Published May 2026 Last reviewed July 2026 Evidence level Strong Reading time 6 min

Case Study: The Loess Plateau, China

China's Grain for Green Program, launched in 1999 on the Loess Plateau, is among the longest-running large-scale ecological restoration efforts in the world, converting sloped cropland to forest and grassland to combat severe soil erosion.

Established fact

Over more than two decades of implementation, satellite data show a Normalized Difference Vegetation Index (NDVI) increase across 84.61% of the Loess Plateau, with the restoration program itself estimated to account for 23.8–35.8% of the observed vegetation greening — the remainder attributed to natural environmental factors.

Source: ScienceDirect, 2024; peer-reviewed remote sensing studies

The program's carbon outcomes are more mixed than its vegetation-cover success: land restored to forest is projected to keep increasing as a carbon sink through 2060, while land restored to grassland showed carbon gains from 2000–2020 that are projected to reverse in coming decades — a reminder that "restoration" is not a single uniform outcome.

Goal, Method, Outcome

GoalReverse severe soil erosion and land degradation across one of the most eroded landscapes on Earth, while improving rural livelihoods through the conversion of unproductive sloped cropland.
MethodGovernment-funded conversion of cropland to forest and grassland ("Grain for Green"), combined with terracing and other soil conservation measures, sustained over more than 20 years.
Measured outcomeNDVI vegetation greening across the large majority of the Plateau, verified via satellite time-series rather than self-reported progress — one of the more rigorously monitored restoration programs globally.

The Global Policy Context

The Loess Plateau program predates, but now sits alongside, a formal international restoration target: Target 2 of the 2022 Kunming-Montreal Global Biodiversity Framework, under which 196 countries committed to bringing at least 30% of degraded ecosystems under effective restoration by 2030.

Editorial analysis

The Loess Plateau is frequently cited as a restoration success story, and the vegetation data supports that framing.
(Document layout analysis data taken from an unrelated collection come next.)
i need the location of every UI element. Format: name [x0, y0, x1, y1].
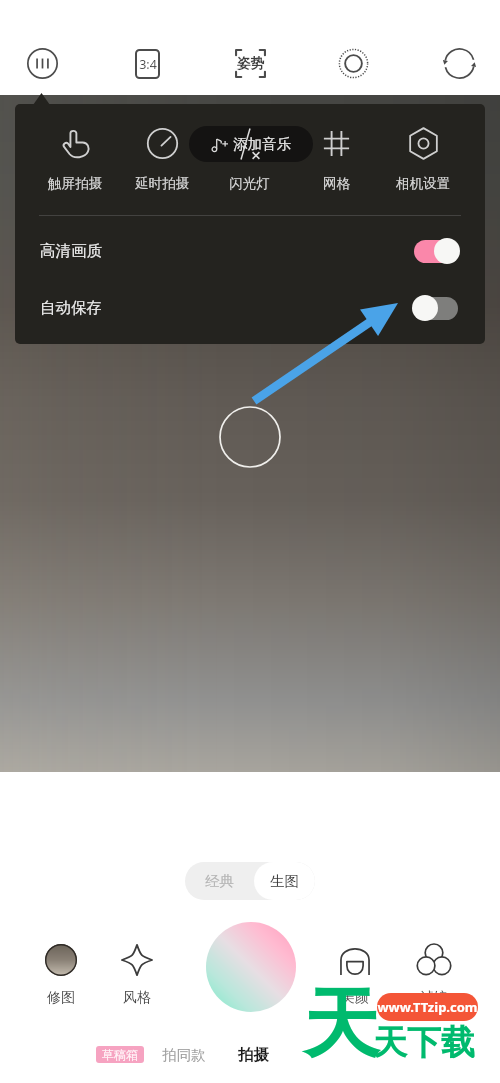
button[interactable]: 闪光灯	[207, 126, 291, 192]
button[interactable]: 触屏拍摄	[33, 126, 117, 192]
staticText: 经典	[205, 872, 234, 890]
staticText: 闪光灯	[229, 175, 270, 192]
button[interactable]: Aspect ratio 3 to 4	[121, 37, 173, 89]
button[interactable]: 延时拍摄	[120, 126, 204, 192]
button[interactable]: Pose guide	[224, 37, 276, 89]
staticText: 天下载	[373, 1021, 475, 1064]
staticText: 延时拍摄	[135, 175, 189, 192]
button[interactable]: 自动保存	[15, 282, 485, 334]
staticText: 高清画质	[40, 241, 102, 261]
button[interactable]: 修图	[23, 942, 99, 1007]
staticText: 天	[303, 977, 379, 1073]
button[interactable]: 网格	[294, 126, 378, 192]
staticText: 添加音乐	[233, 135, 291, 153]
button[interactable]: Timer	[327, 37, 379, 89]
button[interactable]: Switch camera	[433, 37, 485, 89]
button[interactable]: Filters	[16, 37, 68, 89]
staticText: 风格	[123, 989, 151, 1007]
button[interactable]: 滤镜	[396, 942, 472, 1007]
button[interactable]: 风格	[99, 942, 175, 1007]
staticText: 美颜	[341, 989, 369, 1007]
button[interactable]: 添加音乐	[189, 126, 313, 162]
staticText: 姿势	[237, 55, 264, 72]
staticText: 相机设置	[396, 175, 450, 192]
staticText: 触屏拍摄	[48, 175, 102, 192]
staticText: 3:4	[139, 56, 157, 73]
button[interactable]: Shutter	[206, 922, 296, 1012]
staticText: 自动保存	[40, 298, 102, 318]
button[interactable]: 相机设置	[381, 126, 465, 192]
staticText: 修图	[47, 989, 75, 1007]
button[interactable]: 经典	[185, 862, 254, 900]
staticText: 草稿箱	[102, 1047, 138, 1062]
button[interactable]: 拍同款	[155, 1042, 213, 1068]
staticText: 网格	[323, 175, 350, 192]
staticText: 生图	[270, 872, 299, 890]
button[interactable]: 拍摄	[225, 1041, 281, 1069]
staticText: 拍同款	[162, 1046, 206, 1064]
button[interactable]: 生图	[254, 862, 315, 900]
button[interactable]: 草稿箱	[96, 1046, 144, 1063]
staticText: www.TTzip.com	[377, 998, 478, 1016]
staticText: 拍摄	[238, 1045, 269, 1065]
button[interactable]: 美颜	[317, 942, 393, 1007]
button[interactable]: 高清画质	[15, 225, 485, 277]
staticText: 滤镜	[420, 989, 448, 1007]
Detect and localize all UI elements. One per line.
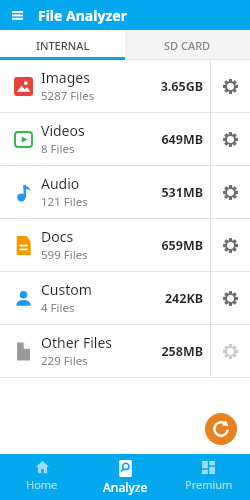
button[interactable]: Analyze: [84, 454, 167, 500]
staticText: 659MB: [161, 237, 203, 254]
button[interactable]: Docs: [0, 219, 250, 271]
button[interactable]: [211, 325, 250, 377]
staticText: Other Files: [41, 333, 113, 352]
button[interactable]: Home: [0, 454, 84, 500]
button[interactable]: [0, 0, 34, 30]
staticText: INTERNAL: [36, 38, 90, 53]
button[interactable]: Videos: [0, 113, 250, 165]
staticText: Images: [41, 68, 90, 87]
button[interactable]: Images: [0, 60, 250, 112]
staticText: Custom: [41, 280, 92, 299]
button[interactable]: [205, 413, 237, 445]
staticText: SD CARD: [164, 38, 211, 53]
staticText: Docs: [41, 227, 74, 246]
staticText: Audio: [41, 174, 80, 193]
button[interactable]: SD CARD: [125, 30, 250, 60]
staticText: 8 Files: [41, 141, 75, 157]
staticText: Home: [26, 477, 58, 492]
staticText: 258MB: [161, 343, 203, 360]
button[interactable]: [211, 113, 250, 165]
staticText: Premium: [185, 477, 233, 492]
button[interactable]: [211, 166, 250, 218]
staticText: File Analyzer: [38, 6, 127, 25]
staticText: Analyze: [103, 479, 148, 495]
button[interactable]: Premium: [167, 454, 250, 500]
staticText: Videos: [41, 121, 85, 140]
staticText: 599 Files: [41, 247, 88, 263]
staticText: 3.65GB: [160, 78, 203, 95]
staticText: 121 Files: [41, 194, 88, 210]
staticText: 229 Files: [41, 353, 88, 369]
button[interactable]: [211, 219, 250, 271]
button[interactable]: [211, 60, 250, 112]
staticText: 4 Files: [41, 300, 75, 316]
button[interactable]: Audio: [0, 166, 250, 218]
button[interactable]: [211, 272, 250, 324]
staticText: 649MB: [161, 131, 203, 148]
button[interactable]: Custom: [0, 272, 250, 324]
button[interactable]: INTERNAL: [0, 30, 125, 60]
staticText: 242KB: [164, 290, 203, 307]
staticText: 531MB: [161, 184, 203, 201]
button[interactable]: Other Files: [0, 325, 250, 377]
staticText: 5287 Files: [41, 88, 95, 104]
But the mixed carbon-sink findings for grassland conversion illustrate a pattern we see across restoration projects generally: headline "vegetation cover" metrics can look strong while more complex outcomes (carbon storage, biodiversity value, hydrological function) tell a more qualified story.

Uncertainty & Evidence Gaps

Attributing vegetation change to the restoration program specifically, versus natural climate variability, requires modeling assumptions that introduce real uncertainty — the cited 23.8–35.8% program-attribution range reflects this. Comparable multi-decade satellite monitoring is not available for most other large-scale restoration projects worldwide, making the Loess Plateau an unusually well-documented but potentially unrepresentative case.